11. Most days I love most of my students. It makes me happy when they send me emails with deep thoughts on what we have read for homework or discussed in class. I won’t lie that it disappoints me when they cannot point to Canada or Mexico on the map or are flabbergasted to learn that Europe and Africa are a jump away from each other. I won’t lie that there are those who inspire fear when they say, “Let’s nuke the hell out of it all—the Middle East, Asia, India.” On those days, I walk back home with a friend on the phone; I watch over my shoulders when I cross a poorly lit street.

12. On the night before the start of every new semester, I prep furiously. I barely sleep for three hours, wracked by versions of the same nightmare. What if I open my mouth and no words of English come out? What if my syllabus is dismissed as “busy work?” Is there a more terrifying phrase in American academia than “busy work”? What if there isn’t enough infotainment? I imagine that in most of my fears I am unified with all the capable professors I had when I was a student. But the last fear is mine alone. I am sure none of my stern-faced professors ever spared a thought about the entertainment value of their class. But I live and teach in a different time.

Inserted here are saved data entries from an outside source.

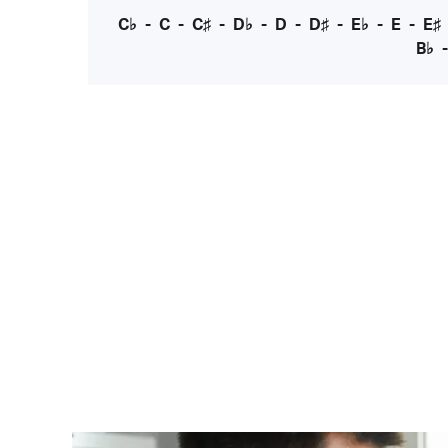
C♭
-
C
-
C♯
-
D♭
-
D
-
D♯
-
E♭
-
E
-
E♯
B♭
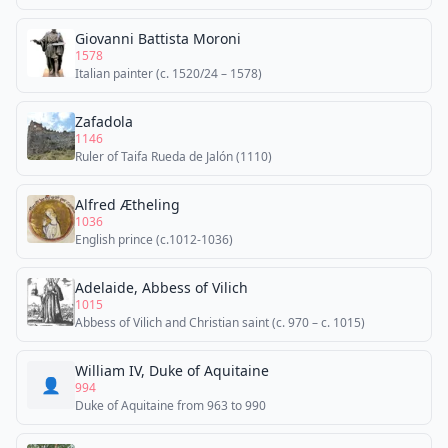
Giovanni Battista Moroni
1578
Italian painter (c. 1520/24 – 1578)
Zafadola
1146
Ruler of Taifa Rueda de Jalón (1110)
Alfred Ætheling
1036
English prince (c.1012-1036)
Adelaide, Abbess of Vilich
1015
Abbess of Vilich and Christian saint (c. 970 – c. 1015)
William IV, Duke of Aquitaine
👤
994
Duke of Aquitaine from 963 to 990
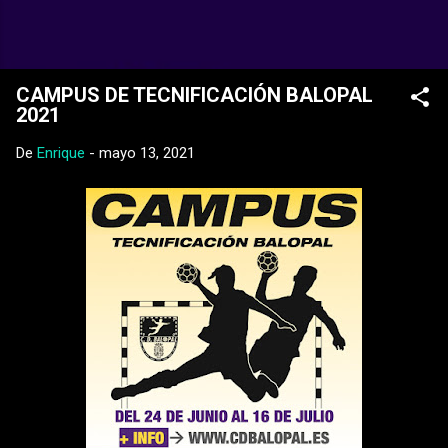
Ir al contenido principal
Web Oficial del CD Balopal
CAMPUS DE TECNIFICACIÓN BALOPAL
2021
De
Enrique
-
mayo 13, 2021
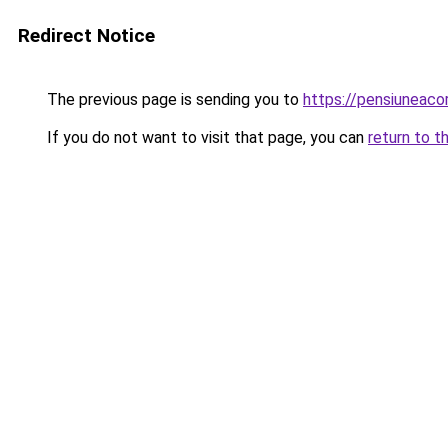
Redirect Notice
The previous page is sending you to
https://pensiuneac
If you do not want to visit that page, you can
return to t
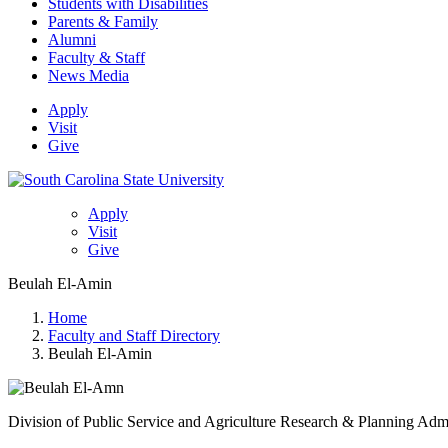
Students with Disabilities
Parents & Family
Alumni
Faculty & Staff
News Media
Apply
Visit
Give
Apply
Visit
Give
Beulah El-Amin
Home
Faculty and Staff Directory
Beulah El-Amin
Division of Public Service and Agriculture Research & Planning Adm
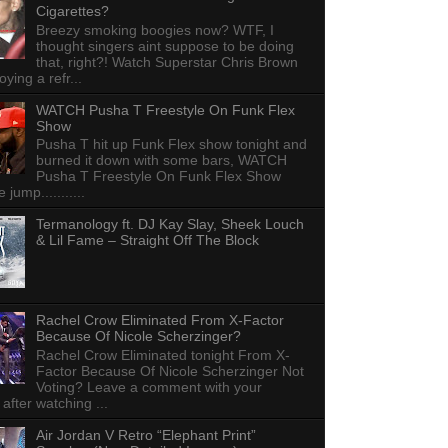
Cigarettes?
Breezy smoking boogies now? WTF, I
thought singers aint suppose to be doing
that, right?! Watch Superstar Chris Brown
ying a refr...
WATCH Pusha T Freestyle On Funk Flex
Show
Pusha T hit up Funk Flex show tonight and
burned it down with some bars, WATCH
Pusha T Freestyle On Funk Flex Show
e jump...........
Termanology ft. DJ Kay Slay, Sheek Louch
& Lil Fame – Straight Off The Block
Rachel Crow Eliminated From X-Factor
Because Of Nicole Scherzinger?
Rachel Crow Eliminated tonight From X-
Factor Because Of Nicole Scherzinger Not
Voting? Leave a comment with your
 after watching ...
Air Jordan V Retro “Elephant Print”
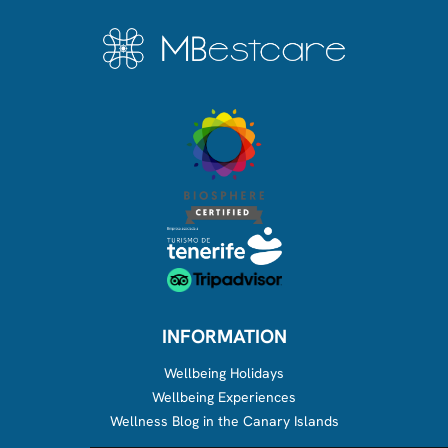
INFORMATION
Wellbeing Holidays
Wellbeing Experiences
Wellness Blog in the Canary Islands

My fortunes rise and fall on

13. I join a university-wide committee where no one pays me, the only untenured adjunct professor, any attention. Still, I show up to every meeting. I write recommendation letters for every student who asks for one or two or five; I collaborate with librarians and faculty members from my department and others; I show up to deliver guest lectures; I serve as unofficial advisor and mentor for international students; I give away so much of my time and energy for free, and yet, I, a brown woman on a predominantly white campus, I remain unseen. I take to doodling Ganesha in the margins of my notebook. I make his elephantine nose rest on his enormous belly, its girth feels the same size as my invisibility. I change strategies. I quit the grownup committees and turn for inspiration to the two student-run clubs I join as faculty advisor. The students have no time to talk, their energy radiates from their fingertips like fireworks. It takes the shape of the words and plans they cast out into the universe.

14. Sixteen semesters in, I still don’t know the blocks that go into making a perfect professor. How can I? As an adjunct, I am not eligible for any awards or grants or travel money. But once, as a grad student, I won a teaching award for which my students nominated me, and that was amazing. I don’t go drinking in my small town because I don’t want to run into the same students. I read my evaluations at the end of every semester. I promise to do better. More smiles. More patience. More encouraging notes. The bizarre students don’t go away. One tells me he can only concentrate in class when he blasts music through the headphone plugged into his left ear. A Catholic signs off all her emails with, “Blessings.” When she learns I don’t go to Church nor have I found Jesus, she gives me glorious updates of how she has been regularly praying for my soul. A third insists his absence should be excused because his grandmother is dead. When I do, he emails again right before the next assignment, “My roommate shot himself.” I scan the local newspaper, find nothing. Two days later I learn he has been hauled away from his job for failing a drug test. I return to the classroom. I try to not be the most boring professor on earth.